> **EXERCISE OBJECTIVE**:
Although the records contain pictures, none belong in the copy: restate word for word only the lines from the one with "गर्न सरोकारवालाको माग।" through the one with "en quête d’une expérience", both included.
-----
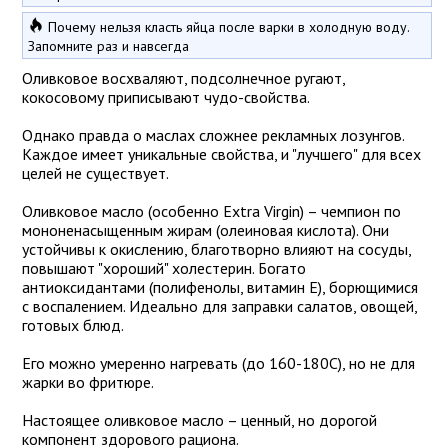
Почему нельзя класть яйца после варки в холодную воду.
Запомните раз и навсегда
Оливковое восхваляют, подсолнечное ругают,
кокосовому приписывают чудо-свойства.
Однако правда о маслах сложнее рекламных лозунгов.
Каждое имеет уникальные свойства, и "лучшего" для всех
целей не существует.
Оливковое масло (особенно Extra Virgin) – чемпион по
мононенасыщенным жирам (олеиновая кислота). Они
устойчивы к окислению, благотворно влияют на сосуды,
повышают "хороший" холестерин. Богато
антиоксидантами (полифенолы, витамин Е), борющимися
с воспалением. Идеально для заправки салатов, овощей,
готовых блюд.
Его можно умеренно нагревать (до 160-180C), но не для
жарки во фритюре.
Настоящее оливковое масло – ценный, но дорогой
компонент здорового рациона.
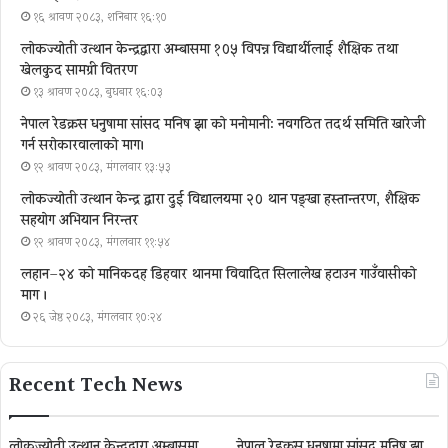
१६ श्रावण २०८३, शनिबार १६:१०
लोकज्योती उत्थान केन्द्रद्वारा अम्बासमा १०५ विपन्न विद्यार्थीलाई शैक्षिक तथा
खेलकुद सामग्री वितरण
१३ श्रावण २०८३, बुधबार १६:०३
नेपाल रेडक्रस धनुषामा सांसद मनिष झा को मनोमानी: नवगठित तदर्थ समिति खारेजी
गर्न सरोकारवालाको माग।
१२ श्रावण २०८३, मंगलवार १३:५३
लोकज्योती उत्थान केन्द्र द्वारा दुई विद्यालयमा २० थान पङ्खा हस्तान्तरण, शैक्षिक
सहयोग अभियान निरन्तर
१२ श्रावण २०८३, मंगलवार ११:५४
लहान–२४ को मानिकदह डिहवार थानमा विवादित सिलालेख हटाउन गाउँवासीको
माग ।
२६ जेष्ठ २०८३, मंगलवार १०:२४
Recent Tech News
लोकज्योती उत्थान केन्द्रद्वारा अम्बासमा
नेपाल रेडक्रस धनुषामा सांसद मनिष झा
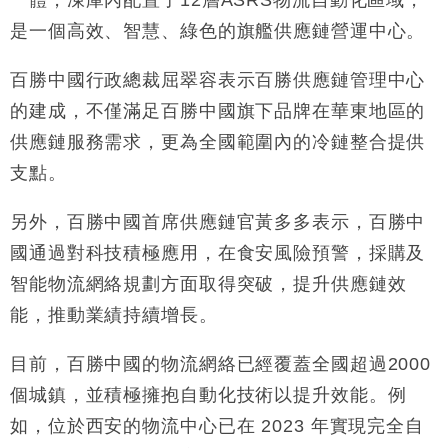
一體，凍庫內配置了12層ASRS物流自動化區域，
財經｜黑石傳再籌逾360億美元 支援Anthropic租用
11:40
是一個高效、智慧、綠色的旗艦供應鏈營運中心。
Google晶片
財經｜美商務部擬擴大金屬關稅範圍 14類產品或加徵
10:57
百勝中國行政總裁屈翠容表示百勝供應鏈管理中心
25%
的建成，不僅滿足百勝中國旗下品牌在華東地區的
本地｜新世界K11 9月升級會員制度 增鉑金卡級別鎖
18:15
供應鏈服務需求，更為全國範圍內的冷鏈整合提供
定高消費客群
支點。
財經｜本港6月零售額連升14個月 珠寶鐘錶銷售升勢
17:40
最強
另外，百勝中國首席供應鏈官黃多多表示，百勝中
財經｜滙控重啟最多10億美元回購 派息比率目標維持
16:33
50%
國通過對科技積極應用，在食安風險預警，採購及
財經｜SHEIN傳最快8月中招股 估值料降至400億美
15:11
智能物流網絡規劃方面取得突破，提升供應鏈效
元以下
能，推動業績持續增長。
目前，百勝中國的物流網絡已經覆蓋全國超過2000
個城鎮，並積極擁抱自動化技術以提升效能。例
如，位於西安的物流中心已在 2023 年實現完全自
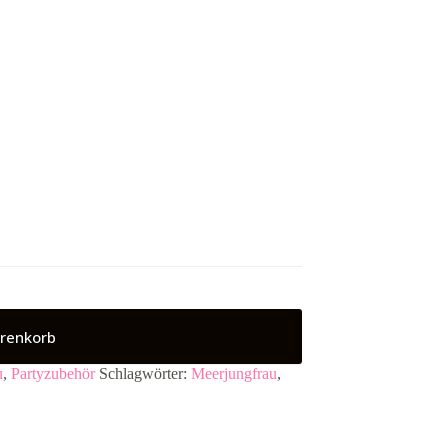
renkorb
u
,
Partyzubehör
Schlagwörter:
Meerjungfrau
,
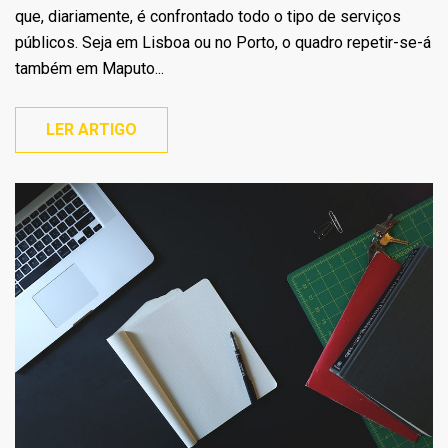
que, diariamente, é confrontado todo o tipo de serviços
públicos. Seja em Lisboa ou no Porto, o quadro repetir-se-á
também em Maputo...
LER ARTIGO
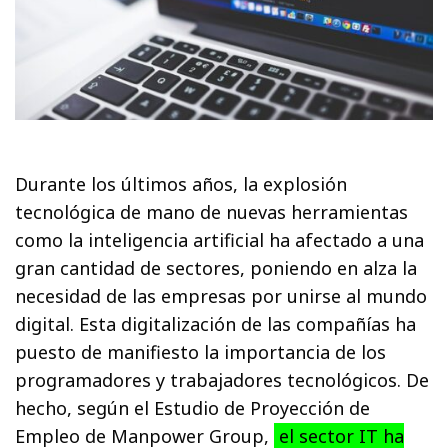
Durante los últimos años, la explosión
tecnológica de mano de nuevas herramientas
como la inteligencia artificial ha afectado a una
gran cantidad de sectores, poniendo en alza la
necesidad de las empresas por unirse al mundo
digital. Esta digitalización de las compañías ha
puesto de manifiesto la importancia de los
programadores y trabajadores tecnológicos. De
hecho, según el Estudio de Proyección de
Empleo de Manpower Group,
el sector IT ha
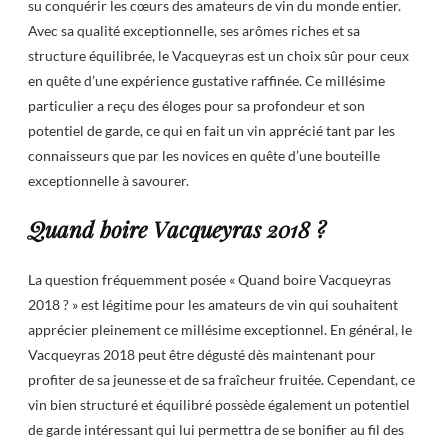
su conquérir les cœurs des amateurs de vin du monde entier.
Avec sa qualité exceptionnelle, ses arômes riches et sa
structure équilibrée, le Vacqueyras est un choix sûr pour ceux
en quête d’une expérience gustative raffinée. Ce millésime
particulier a reçu des éloges pour sa profondeur et son
potentiel de garde, ce qui en fait un vin apprécié tant par les
connaisseurs que par les novices en quête d’une bouteille
exceptionnelle à savourer.
Quand boire Vacqueyras 2018 ?
La question fréquemment posée « Quand boire Vacqueyras
2018 ? » est légitime pour les amateurs de vin qui souhaitent
apprécier pleinement ce millésime exceptionnel. En général, le
Vacqueyras 2018 peut être dégusté dès maintenant pour
profiter de sa jeunesse et de sa fraîcheur fruitée. Cependant, ce
vin bien structuré et équilibré possède également un potentiel
de garde intéressant qui lui permettra de se bonifier au fil des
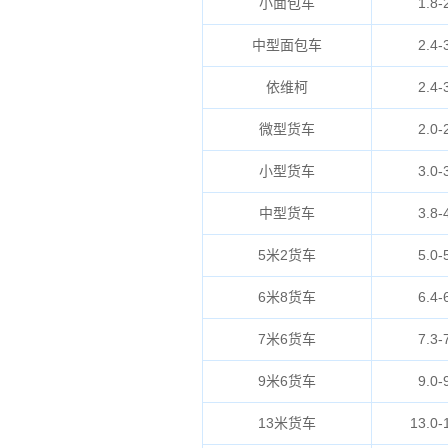
小面包车
1.8-
中型面包车
2.4-
依维柯
2.4-
微型货车
2.0-
小型货车
3.0-
中型货车
3.8-
5米2货车
5.0-
6米8货车
6.4-
7米6货车
7.3-
9米6货车
9.0-
13米货车
13.0-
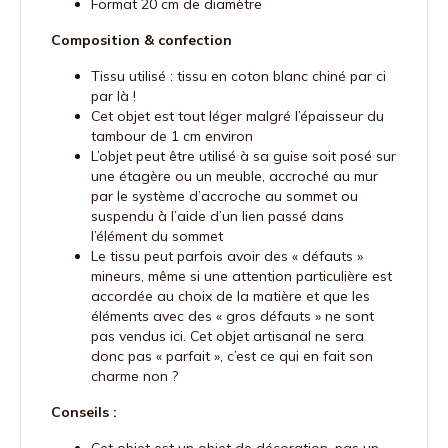
Format 20 cm de diamètre
Composition & confection
Tissu utilisé : tissu en coton blanc chiné par ci
par là !
Cet objet est tout léger malgré l’épaisseur du
tambour de 1 cm environ
L’objet peut être utilisé à sa guise soit posé sur
une étagère ou un meuble, accroché au mur
par le système d’accroche au sommet ou
suspendu à l’aide d’un lien passé dans
l’élément du sommet
Le tissu peut parfois avoir des « défauts »
mineurs, même si une attention particulière est
accordée au choix de la matière et que les
éléments avec des « gros défauts » ne sont
pas vendus ici. Cet objet artisanal ne sera
donc pas « parfait », c’est ce qui en fait son
charme non ?
Conseils :
Cet objet est un objet de décoration, pas un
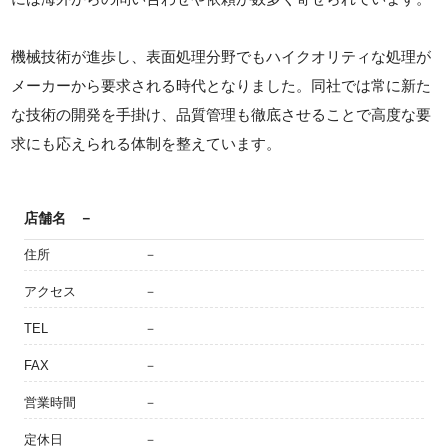
機械技術が進歩し、表面処理分野でもハイクオリティな処理が
メーカーから要求される時代となりました。同社では常に新た
な技術の開発を手掛け、品質管理も徹底させることで高度な要
求にも応えられる体制を整えています。
店舗名
－
住所
－
アクセス
－
TEL
－
FAX
－
営業時間
－
定休日
－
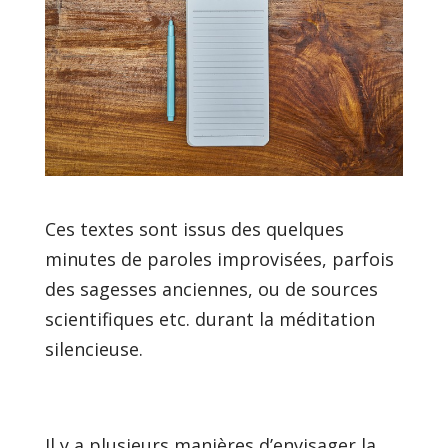
Ces textes sont issus des quelques
minutes de paroles improvisées, parfois
des sagesses anciennes, ou de sources
scientifiques etc. durant la méditation
silencieuse.
Il y a plusieurs manières d’envisager la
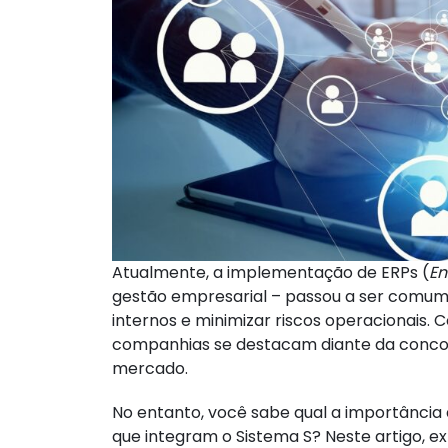
Atualmente, a implementação de ERPs (
En
gestão empresarial – passou a ser comum
internos e minimizar riscos operacionais.
companhias se destacam diante da concor
mercado.
No entanto, você sabe qual a importância
que integram o Sistema S? Neste artigo, e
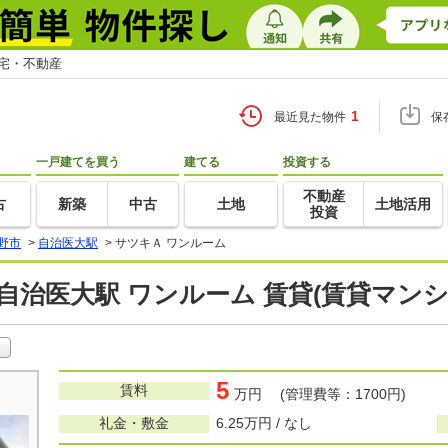
住宅・不動産
1
最近見た物件
保
一戸建てを買う
建てる
投資する
不動産
古
新築
中古
土地
土地活用
投資
野市
>
自治医大駅
>
サツキＡ ワンルーム
自治医大駅 ワンルーム 賃貸(賃貸マン
5
賃料
万円 (管理費等：1700円)
礼金・敷金
6.25万円 / なし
-----
> **RESULT OF THE TASK**:
गर्न सरोकारवालाको माग।
१२ श्रावण २०८३, मंगलवार १३:५३
लोकज्योती उत्थान केन्द्र द्वारा दुई विद्यालयमा २० थान पङ्खा हस्तान्तरण, शैक्षिक
सहयोग अभियान निरन्तर
१२ श्रावण २०८३, मंगलवार ११:५४
लहान–२४ को मानिकदह डिहवार थानमा विवादित सिलालेख हटाउन गाउँवासीको
माग ।
२६ जेष्ठ २०८३, मंगलवार १०:२४
Recent Tech News
लोकज्योती उत्थान केन्द्रद्वारा अम्बासमा
नेपाल रेडक्रस धनुषामा सांसद मनिष झा
一體，凍庫內配置了12層ASRS物流自動化區域，
財經｜黑石傳再籌逾360億美元 支援Anthropic租用
11:40
是一個高效、智慧、綠色的旗艦供應鏈營運中心。
Google晶片
財經｜美商務部擬擴大金屬關稅範圍 14類產品或加徵
10:57
百勝中國行政總裁屈翠容表示百勝供應鏈管理中心
25%
的建成，不僅滿足百勝中國旗下品牌在華東地區的
本地｜新世界K11 9月升級會員制度 增鉑金卡級別鎖
18:15
供應鏈服務需求，更為全國範圍內的冷鏈整合提供
定高消費客群
支點。
財經｜本港6月零售額連升14個月 珠寶鐘錶銷售升勢
17:40
最強
另外，百勝中國首席供應鏈官黃多多表示，百勝中
財經｜滙控重啟最多10億美元回購 派息比率目標維持
16:33
50%
國通過對科技積極應用，在食安風險預警，採購及
財經｜SHEIN傳最快8月中招股 估值料降至400億美
15:11
智能物流網絡規劃方面取得突破，提升供應鏈效
元以下
能，推動業績持續增長。
目前，百勝中國的物流網絡已經覆蓋全國超過2000
個城鎮，並積極擁抱自動化技術以提升效能。例
如，位於西安的物流中心已在 2023 年實現完全自
renkorb
u
,
Partyzubehör
Schlagwörter:
Meerjungfrau
,
que, diariamente, é confrontado todo o tipo de serviços
públicos. Seja em Lisboa ou no Porto, o quadro repetir-se-á
também em Maputo...
LER ARTIGO
Durante los últimos años, la explosión
tecnológica de mano de nuevas herramientas
como la inteligencia artificial ha afectado a una
gran cantidad de sectores, poniendo en alza la
necesidad de las empresas por unirse al mundo
digital. Esta digitalización de las compañías ha
puesto de manifiesto la importancia de los
programadores y trabajadores tecnológicos. De
hecho, según el Estudio de Proyección de
Empleo de Manpower Group,
el sector IT ha
su conquérir les cœurs des amateurs de vin du monde entier.
Avec sa qualité exceptionnelle, ses arômes riches et sa
structure équilibrée, le Vacqueyras est un choix sûr pour ceux
en quête d’une expérience gustative raffinée. Ce millésime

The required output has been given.